Q: How have YouTube and other social networking sites changed your life?

If it weren’t for YouTube, I wouldn’t be best friends with my brother. I wouldn’t have the words “New York Times bestselling author” associated with my name. I wouldn’t have a way to join forces with other people and pool our resources to build huge water filters for villages in Bangladesh, and I wouldn’t be able to meet those villagers over video and come to know and care about them as people and not just two-dimensional images of poverty.

Q: What do you enjoy most about vlogging?

Immediate gratification. It takes me half a day to make a video, and that video can be watched a few hours after I finish making it. It takes me years to write a book, and another year after I finish it before it actually gets published.

Q: The Nerdfighter fanbase is huge, how do you feel about having this many people following something that you helped create?

Well, I don’t really think of Nerdfighters as a fanbase. (I think of myself as a Nerdfighter, for instance.) It’s just one identity among many. In some ways the Nerdfighter community is huge–I mean, you could fill up the Rose Bowl every day with people who watch our videos, and that’s a little weird to contemplate. But it’s actually quite tight-knit in other ways: I read thousands of emails and tweets and YouTube comments every day, and so I feel like I know the people we’re doing stuff with. And unlike most fan communities, the Nerdfighters aren’t just watching something or reading something. They’re doing things with us. So it’s not just about watching videos; it’s also about coming together to build pond sand filters for people in Bangladesh who don’t have access to clean water.

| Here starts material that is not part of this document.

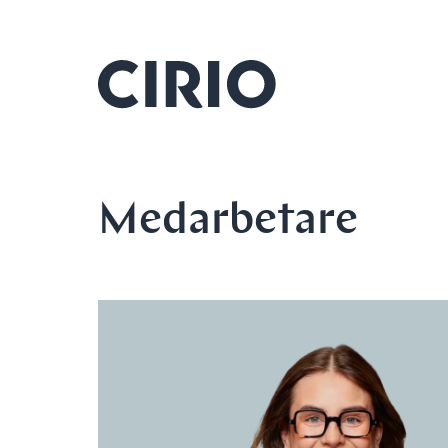
Medarbetare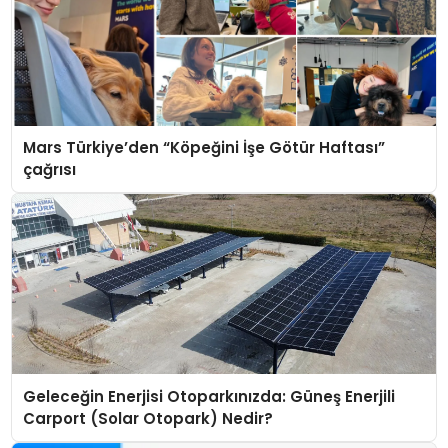
Mars Türkiye’den “Köpeğini İşe Götür Haftası”
çağrısı
Geleceğin Enerjisi Otoparkınızda: Güneş Enerjili
Carport (Solar Otopark) Nedir?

Q: What kind of camera do you use?

I use a Canon 70D and edit my videos with Adobe Premiere.

Q: You’re on YouTube?

Yeah, this surprises a lot of people who visit my web site, because they think of me as a writer. But yes, I am on youtube. My brother Hank and I have had a collaborative video channel since January of 2007; we’ve made more than 1,000 videos, which have been viewed more than 800 million times.